-- DATA IN THIS EXERCISE --
########

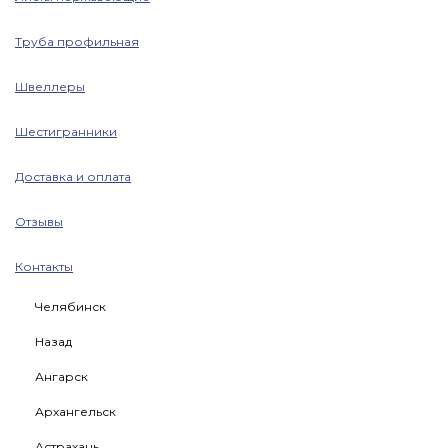
Труба профильная
Швеллеры
Шестигранники
Доставка и оплата
Отзывы
Контакты
Челябинск
Назад
Ангарск
Архангельск
Астрахань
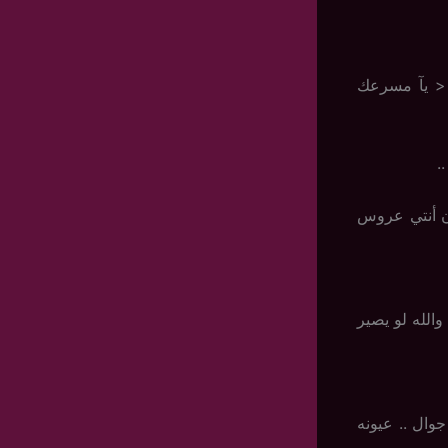
ه < يآ مسرعك
.
ن أنتي عروس
والله لو يصير
ال .. عيونه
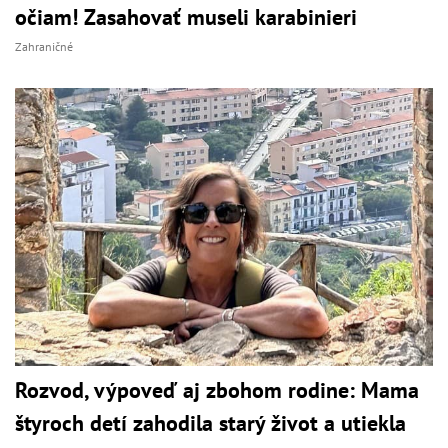
očiam! Zasahovať museli karabinieri
Zahraničné
Rozvod, výpoveď aj zbohom rodine: Mama
štyroch detí zahodila starý život a utiekla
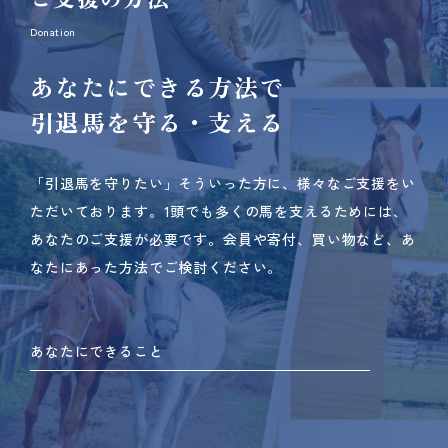
Donation
あなたにできる方法で
引退馬を守る・支える
「引退馬を守りたい」そういった方に、様々なご支援をい
ただいております。
1頭でも多くの馬を支えるためには、
あなたのご支援が必要です。
会員や寄付、買い物など、あ
なたにあった方法でご検討ください。
あなたにできること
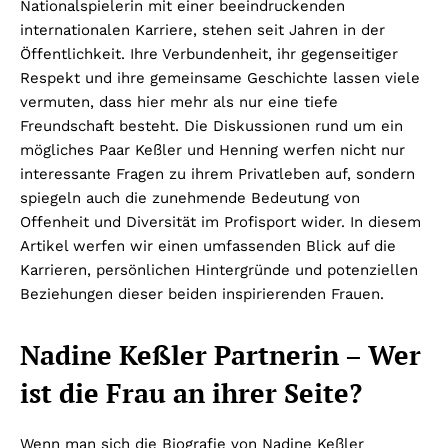
Nationalspielerin mit einer beeindruckenden
internationalen Karriere, stehen seit Jahren in der
Öffentlichkeit. Ihre Verbundenheit, ihr gegenseitiger
Respekt und ihre gemeinsame Geschichte lassen viele
vermuten, dass hier mehr als nur eine tiefe
Freundschaft besteht. Die Diskussionen rund um ein
mögliches Paar Keßler und Henning werfen nicht nur
interessante Fragen zu ihrem Privatleben auf, sondern
spiegeln auch die zunehmende Bedeutung von
Offenheit und Diversität im Profisport wider. In diesem
Artikel werfen wir einen umfassenden Blick auf die
Karrieren, persönlichen Hintergründe und potenziellen
Beziehungen dieser beiden inspirierenden Frauen.
Nadine Keßler Partnerin – Wer
ist die Frau an ihrer Seite?
Wenn man sich die Biografie von Nadine Keßler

########

-- ABOUT THIS TASK --
Using the listing above, locate the lines that hold "Nadine" and copy each one.

-- EXERCISE ANSWER --
Nadine Keßler Partnerin – Wer
Wenn man sich die Biografie von Nadine Keßler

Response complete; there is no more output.